Parent Profiles

Parent Profiles

There are different types of parenting profiles that often benefit from parent coaching.  These are some common profiles that seek services:

Special Needs Parenting

Do you have a child with invisible special needs that make it hard for anyone to understand your journey?  Often parents with kids who have non-visibly identified special needs children struggle finding compassion and understanding.  Some types of invisible special needs are a history of trauma, inattentiveness, learning issues, impulsivity, behavioral issues, aggression, addiction, emotional volatility, attachment issues, and many other things.  

Parenting Children with a History of Interrupted Attachment

These parents are dealing with issues they did not create, but they are now responsible to respond to these issues in a way that creates healing and learning.  These parents must keep reaching for their children when their children can’t reach back.  Some of these kids present perfectly in public and fall apart at home which makes parents feel a little crazy.  The challenges in this type of parenting are figuring out what is impairment and what is intent.  Another challenge is to find external support because the typical reciprocity of parenting is often missing in this dynamic.  

Parenting That Has Lost Its Joy

Some parents come to me and say they are just so sick of hearing themselves nag their kids. If parents find themselves talking all the time and find that their kids don’t listen, then it’s time to implement new parenting techniques.  These parent-child relationships have lost their joy.  

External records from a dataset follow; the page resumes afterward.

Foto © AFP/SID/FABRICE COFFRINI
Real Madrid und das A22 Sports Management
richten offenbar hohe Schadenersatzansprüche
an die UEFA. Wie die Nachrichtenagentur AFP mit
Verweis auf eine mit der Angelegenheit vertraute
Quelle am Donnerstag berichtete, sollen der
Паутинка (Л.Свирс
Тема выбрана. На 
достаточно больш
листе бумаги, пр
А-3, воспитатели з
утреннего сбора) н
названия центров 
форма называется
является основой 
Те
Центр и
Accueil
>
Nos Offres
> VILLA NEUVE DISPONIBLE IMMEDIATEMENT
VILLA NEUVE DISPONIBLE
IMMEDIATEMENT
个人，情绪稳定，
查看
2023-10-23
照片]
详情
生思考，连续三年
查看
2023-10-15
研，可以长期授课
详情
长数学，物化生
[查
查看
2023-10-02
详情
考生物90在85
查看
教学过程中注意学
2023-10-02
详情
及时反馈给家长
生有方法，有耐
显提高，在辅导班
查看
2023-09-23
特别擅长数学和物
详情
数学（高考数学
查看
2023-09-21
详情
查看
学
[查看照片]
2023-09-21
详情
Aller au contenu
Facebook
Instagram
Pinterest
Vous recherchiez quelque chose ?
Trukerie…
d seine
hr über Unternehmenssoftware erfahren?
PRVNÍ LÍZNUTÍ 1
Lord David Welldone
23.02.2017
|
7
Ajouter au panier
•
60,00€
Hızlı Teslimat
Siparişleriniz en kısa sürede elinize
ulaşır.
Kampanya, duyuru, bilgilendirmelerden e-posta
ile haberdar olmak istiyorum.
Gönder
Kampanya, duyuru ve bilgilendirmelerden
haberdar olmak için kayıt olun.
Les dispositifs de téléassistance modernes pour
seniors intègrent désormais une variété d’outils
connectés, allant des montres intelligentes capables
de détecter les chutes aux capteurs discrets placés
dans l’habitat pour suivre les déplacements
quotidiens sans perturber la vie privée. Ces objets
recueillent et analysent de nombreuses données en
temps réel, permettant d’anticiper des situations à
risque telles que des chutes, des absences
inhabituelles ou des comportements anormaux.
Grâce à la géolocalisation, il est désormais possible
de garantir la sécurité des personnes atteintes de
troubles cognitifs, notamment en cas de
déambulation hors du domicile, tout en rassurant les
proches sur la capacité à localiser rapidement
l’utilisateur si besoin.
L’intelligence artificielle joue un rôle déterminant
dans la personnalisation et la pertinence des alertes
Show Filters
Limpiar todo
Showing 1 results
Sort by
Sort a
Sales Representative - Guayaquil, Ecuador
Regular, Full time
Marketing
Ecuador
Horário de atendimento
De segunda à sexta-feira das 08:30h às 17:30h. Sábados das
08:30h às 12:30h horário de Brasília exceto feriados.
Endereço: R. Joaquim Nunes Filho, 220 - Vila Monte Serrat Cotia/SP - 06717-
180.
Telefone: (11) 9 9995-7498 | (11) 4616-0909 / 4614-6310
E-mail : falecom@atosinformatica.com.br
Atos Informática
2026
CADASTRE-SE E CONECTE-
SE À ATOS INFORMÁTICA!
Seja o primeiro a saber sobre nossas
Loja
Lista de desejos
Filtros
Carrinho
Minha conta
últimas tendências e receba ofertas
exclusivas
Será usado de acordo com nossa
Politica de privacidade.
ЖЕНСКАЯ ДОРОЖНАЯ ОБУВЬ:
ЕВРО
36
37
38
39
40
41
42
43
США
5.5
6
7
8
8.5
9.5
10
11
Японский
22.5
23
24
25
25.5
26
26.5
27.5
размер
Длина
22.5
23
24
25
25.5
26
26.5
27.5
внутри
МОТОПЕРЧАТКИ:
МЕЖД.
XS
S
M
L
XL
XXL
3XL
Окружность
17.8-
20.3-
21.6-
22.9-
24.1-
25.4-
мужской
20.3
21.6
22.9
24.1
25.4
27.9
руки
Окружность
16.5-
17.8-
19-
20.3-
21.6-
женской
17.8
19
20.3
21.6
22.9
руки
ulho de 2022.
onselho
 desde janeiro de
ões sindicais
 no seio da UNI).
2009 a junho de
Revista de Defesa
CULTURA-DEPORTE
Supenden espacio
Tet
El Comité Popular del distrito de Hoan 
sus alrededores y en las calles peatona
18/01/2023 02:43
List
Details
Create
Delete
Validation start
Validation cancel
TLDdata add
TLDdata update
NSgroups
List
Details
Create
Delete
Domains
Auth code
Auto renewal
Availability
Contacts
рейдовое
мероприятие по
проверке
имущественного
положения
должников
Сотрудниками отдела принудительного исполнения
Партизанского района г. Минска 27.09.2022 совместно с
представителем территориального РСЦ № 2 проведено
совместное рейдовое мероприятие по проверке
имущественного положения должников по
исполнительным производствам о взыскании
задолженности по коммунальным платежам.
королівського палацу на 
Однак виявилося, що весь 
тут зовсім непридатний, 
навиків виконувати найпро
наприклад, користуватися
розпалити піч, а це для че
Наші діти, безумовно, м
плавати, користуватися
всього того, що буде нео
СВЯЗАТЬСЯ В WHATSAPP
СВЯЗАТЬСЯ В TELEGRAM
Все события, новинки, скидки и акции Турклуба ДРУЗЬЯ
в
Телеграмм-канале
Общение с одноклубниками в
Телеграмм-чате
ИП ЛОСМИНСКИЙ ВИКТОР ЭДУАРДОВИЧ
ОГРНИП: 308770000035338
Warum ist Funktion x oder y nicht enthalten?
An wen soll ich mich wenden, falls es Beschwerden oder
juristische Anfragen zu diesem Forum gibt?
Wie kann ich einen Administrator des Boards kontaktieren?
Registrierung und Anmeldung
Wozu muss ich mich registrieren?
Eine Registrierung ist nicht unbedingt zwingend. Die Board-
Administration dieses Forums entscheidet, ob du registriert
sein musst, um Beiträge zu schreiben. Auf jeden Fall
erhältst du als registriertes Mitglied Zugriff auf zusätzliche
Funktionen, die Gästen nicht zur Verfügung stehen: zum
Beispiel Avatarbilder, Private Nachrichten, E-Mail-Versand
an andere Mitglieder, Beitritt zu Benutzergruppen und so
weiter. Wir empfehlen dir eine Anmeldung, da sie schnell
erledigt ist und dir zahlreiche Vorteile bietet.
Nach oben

Parenting into Better Boundaries

You as a parent are a person too.  You are important, and sometimes your needs will exceed your children’s needs.  As kids get into their teen and young adult years, the contract of how things used to be needs to shift into a new, more mature relationship.  Anytime you change things up like this, you experience big resistance from older kids.  Healthy relationships don’t stay the same year after year.  Healthy relationships change, adjust, establish, and re-establish boundaries, all while trying to maintain relational connection.  Your kids want a relationship with you.  Establishing boundaries creates initial conflict but leads into greater respect and intimacy.